» RECORDS SUPPLIED

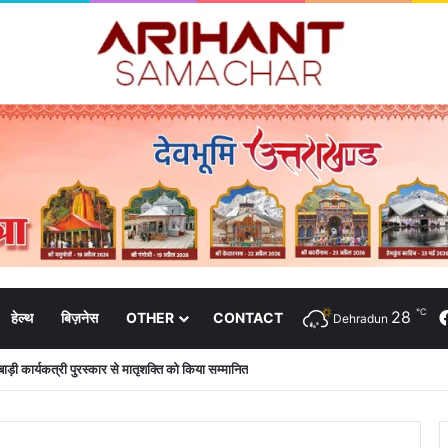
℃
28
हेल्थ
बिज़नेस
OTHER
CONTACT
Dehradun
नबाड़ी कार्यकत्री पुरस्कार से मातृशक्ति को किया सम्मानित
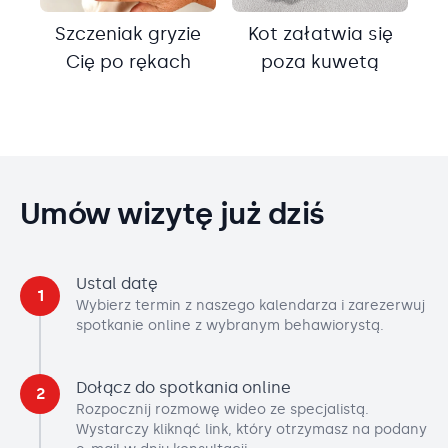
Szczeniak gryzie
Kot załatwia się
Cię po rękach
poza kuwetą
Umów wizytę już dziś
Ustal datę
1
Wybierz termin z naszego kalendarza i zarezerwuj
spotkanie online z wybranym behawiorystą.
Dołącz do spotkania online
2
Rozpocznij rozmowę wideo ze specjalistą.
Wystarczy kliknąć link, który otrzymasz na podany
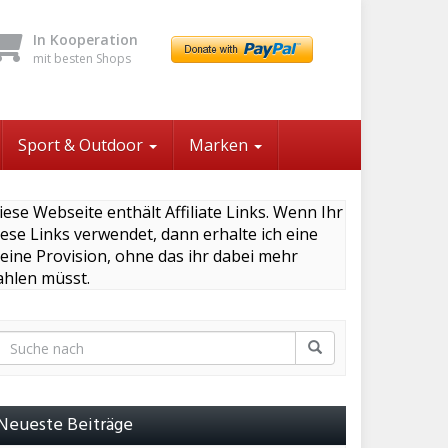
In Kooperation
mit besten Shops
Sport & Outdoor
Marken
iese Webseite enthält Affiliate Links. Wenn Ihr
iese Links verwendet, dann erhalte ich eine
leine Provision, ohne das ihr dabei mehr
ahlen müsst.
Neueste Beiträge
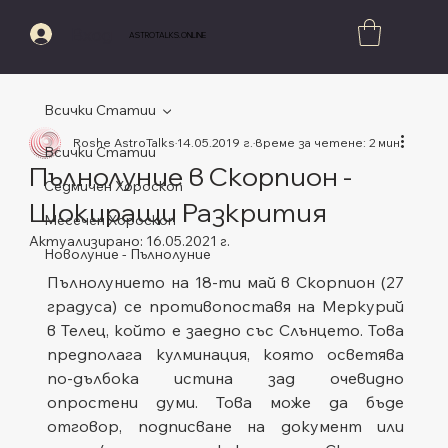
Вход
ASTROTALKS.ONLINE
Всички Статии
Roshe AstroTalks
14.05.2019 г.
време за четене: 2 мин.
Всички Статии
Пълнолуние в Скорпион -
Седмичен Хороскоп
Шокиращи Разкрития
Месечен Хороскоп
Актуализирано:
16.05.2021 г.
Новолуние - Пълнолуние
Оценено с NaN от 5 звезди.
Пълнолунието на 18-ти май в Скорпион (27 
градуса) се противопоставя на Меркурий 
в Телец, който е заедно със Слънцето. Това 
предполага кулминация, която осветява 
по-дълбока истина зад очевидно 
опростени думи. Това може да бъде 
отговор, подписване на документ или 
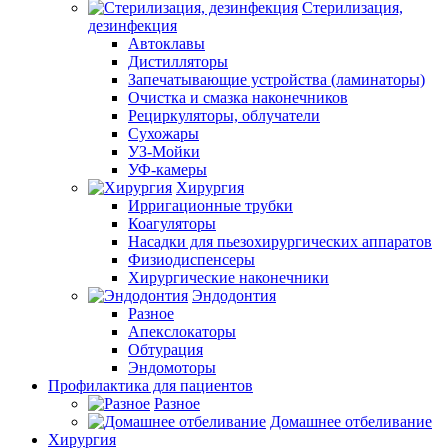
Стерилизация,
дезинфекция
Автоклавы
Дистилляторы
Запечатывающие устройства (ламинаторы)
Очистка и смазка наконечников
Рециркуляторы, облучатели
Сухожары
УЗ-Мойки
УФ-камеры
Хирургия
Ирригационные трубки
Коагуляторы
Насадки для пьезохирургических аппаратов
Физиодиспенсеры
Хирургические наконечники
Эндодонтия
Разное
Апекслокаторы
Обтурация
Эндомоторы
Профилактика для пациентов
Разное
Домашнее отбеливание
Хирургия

» WHAT YOU ARE ASKED TO DO
Reproduce exactly, and only, the lines from the opening line of the listing above through the line holding "Очистка и смазка наконечников", minus the pictures.

» TASK RESULT
℃
28
हेल्थ
बिज़नेस
OTHER
CONTACT
Dehradun
नबाड़ी कार्यकत्री पुरस्कार से मातृशक्ति को किया सम्मानित
Szczeniak gryzie
Kot załatwia się
Cię po rękach
poza kuwetą
Umów wizytę już dziś
Ustal datę
1
Wybierz termin z naszego kalendarza i zarezerwuj
spotkanie online z wybranym behawiorystą.
Dołącz do spotkania online
2
Rozpocznij rozmowę wideo ze specjalistą.
Wystarczy kliknąć link, który otrzymasz na podany
In Kooperation
mit besten Shops
Sport & Outdoor
Marken
iese Webseite enthält Affiliate Links. Wenn Ihr
iese Links verwendet, dann erhalte ich eine
leine Provision, ohne das ihr dabei mehr
ahlen müsst.
Neueste Beiträge
Вход
ASTROTALKS.ONLINE
Всички Статии
Roshe AstroTalks
14.05.2019 г.
време за четене: 2 мин.
Всички Статии
Пълнолуние в Скорпион -
Седмичен Хороскоп
Шокиращи Разкрития
Месечен Хороскоп
Актуализирано:
16.05.2021 г.
Новолуние - Пълнолуние
Оценено с NaN от 5 звезди.
Пълнолунието на 18-ти май в Скорпион (27 
градуса) се противопоставя на Меркурий 
в Телец, който е заедно със Слънцето. Това 
предполага кулминация, която осветява 
по-дълбока истина зад очевидно 
опростени думи. Това може да бъде 
отговор, подписване на документ или 
Стерилизация,
дезинфекция
Автоклавы
Дистилляторы
Запечатывающие устройства (ламинаторы)
Очистка и смазка наконечников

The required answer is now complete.